EXERCISE BRIEF: Each record below is to be restated word for word.

Saved entries
-.-.-

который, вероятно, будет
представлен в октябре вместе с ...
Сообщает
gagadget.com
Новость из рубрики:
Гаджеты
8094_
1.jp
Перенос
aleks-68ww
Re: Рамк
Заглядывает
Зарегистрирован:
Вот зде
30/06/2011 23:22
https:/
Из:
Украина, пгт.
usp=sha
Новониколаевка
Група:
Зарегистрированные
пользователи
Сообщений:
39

-.-.-

RESULT:
который, вероятно, будет
представлен в октябре вместе с ...
Сообщает
gagadget.com
Новость из рубрики:
Гаджеты
8094_
1.jp
Перенос
aleks-68ww
Re: Рамк
Заглядывает
Зарегистрирован:
Вот зде
30/06/2011 23:22
https:/
Из:
Украина, пгт.
usp=sha
Новониколаевка
Група:
Зарегистрированные
пользователи
Сообщений:
39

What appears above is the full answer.